RTX cards require minimum Pytorch 1.0 [CUDNN_STATUS_EXECUTION_FAILED]
Opened this issue · 14 comments
On my Linux mint 19.1 using an RTX 2070
When trying to recognize using the default installation:
(p3p) home@home-lnx:~/Desktop/programs/P2PaLA$ python P2PaLA.py --config config_ALAR_min_model_17_12_18.txt --prev_model ALAR_min_model_17_12_18.pth --prod_data ./images/
2019-01-21 13:42:19,280 - optparse - INFO - Reading configuration from config_ALAR_min_model_17_12_18.txt
2019-01-21 13:42:19,282 - P2PaLA - INFO - Working on prod inference...
2019-01-21 13:42:19,283 - P2PaLA - INFO - Results will be saved to ./work/results/prod
2019-01-21 13:42:19,599 - P2PaLA - INFO - Resumming from model ALAR_min_model_17_12_18.pth
/home/home/.conda/envs/p3p/lib/python3.6/site-packages/torch/cuda/__init__.py:95: UserWarning:
Found GPU0 GeForce RTX 2070 which requires CUDA_VERSION >= 9000 for
optimal performance and fast startup time, but your PyTorch was compiled
with CUDA_VERSION 8000. Please install the correct PyTorch binary
using instructions from http://pytorch.org
warnings.warn(incorrect_binary_warn % (d, name, 9000, CUDA_VERSION))
So I installed latest torch and torchvision:
(p3p) home@home-lnx:~/Desktop/programs/P2PaLA$ pip install --ignore-installed torch torchvision
Then ran recognition:
(p3p) home@home-lnx:~/Desktop/programs/P2PaLA$ python P2PaLA.py --config config_ALAR_min_model_17_12_18.txt --prev_model ALAR_min_model_17_12_18.pth --prod_data ./images/
/home/home/.conda/envs/p3p/lib/python3.6/site-packages/torch/nn/_reduction.py:49: UserWarning: size_average and reduce args will be deprecated, please use reduction='mean' instead.
warnings.warn(warning.format(ret))
2019-01-21 13:58:31,771 - optparse - INFO - Reading configuration from config_ALAR_min_model_17_12_18.txt
2019-01-21 13:58:31,773 - P2PaLA - INFO - Working on prod inference...
2019-01-21 13:58:31,774 - P2PaLA - INFO - Results will be saved to ./work/results/prod
2019-01-21 13:58:32,125 - P2PaLA - INFO - Resumming from model ALAR_min_model_17_12_18.pth
2019-01-21 13:58:34,859 - P2PaLA - INFO - Preprocessing data from ./images/
P2PaLA.py:1195: UserWarning: volatile was removed and now has no effect.
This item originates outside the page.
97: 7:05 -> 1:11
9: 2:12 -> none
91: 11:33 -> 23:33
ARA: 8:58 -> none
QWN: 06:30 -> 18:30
Use `with torch.no_grad():` instead.
pr_x = Variable(sample["image"], volatile=True)
THCudaCheck FAIL file=/pytorch/aten/src/THC/THCGeneral.cpp line=405 error=11 : invalid argument
2019-01-21 13:58:35,463 - P2PaLA - INFO - Production stage done. total time taken: 0.604010820388794
2019-01-21 13:58:35,463 - P2PaLA - INFO - Average time per page: 0.604010820388794
2019-01-21 13:58:35,463 - P2PaLA - INFO - All Done...
Now the problem is when trying to train
(p3p) home@home-lnx:~/Desktop/programs/P2PaLA$ python P2PaLA.py --config config_BL_only.txt --tr_data ./data/train --te_data ./data/test --log_comment "_foo"
/home/home/.conda/envs/p3p/lib/python3.6/site-packages/torch/nn/_reduction.py:49: UserWarning: size_average and reduce args will be deprecated, please use reduction='mean' instead.
warnings.warn(warning.format(ret))
2019-01-21 14:06:09,788 - optparse - INFO - Reading configuration from config_BL_only.txt
2019-01-21 14:06:09,789 - optparse - DEBUG - Creating output dir: ./work_BL_only
2019-01-21 14:06:09,790 - optparse - DEBUG - Creating checkpoints dir: ./work_BL_only/checkpoints
2019-01-21 14:06:09,790 - P2PaLA - INFO - Working on training stage...
2019-01-21 14:06:09,791 - P2PaLA - WARNING - tensorboardX is not installed, display logger set to OFF.
2019-01-21 14:06:09,791 - P2PaLA - INFO - Preprocessing data from ./data/train
/home/home/Desktop/programs/P2PaLA/nn_models/models.py:293: UserWarning: nn.init.uniform is now deprecated in favor of nn.init.uniform_.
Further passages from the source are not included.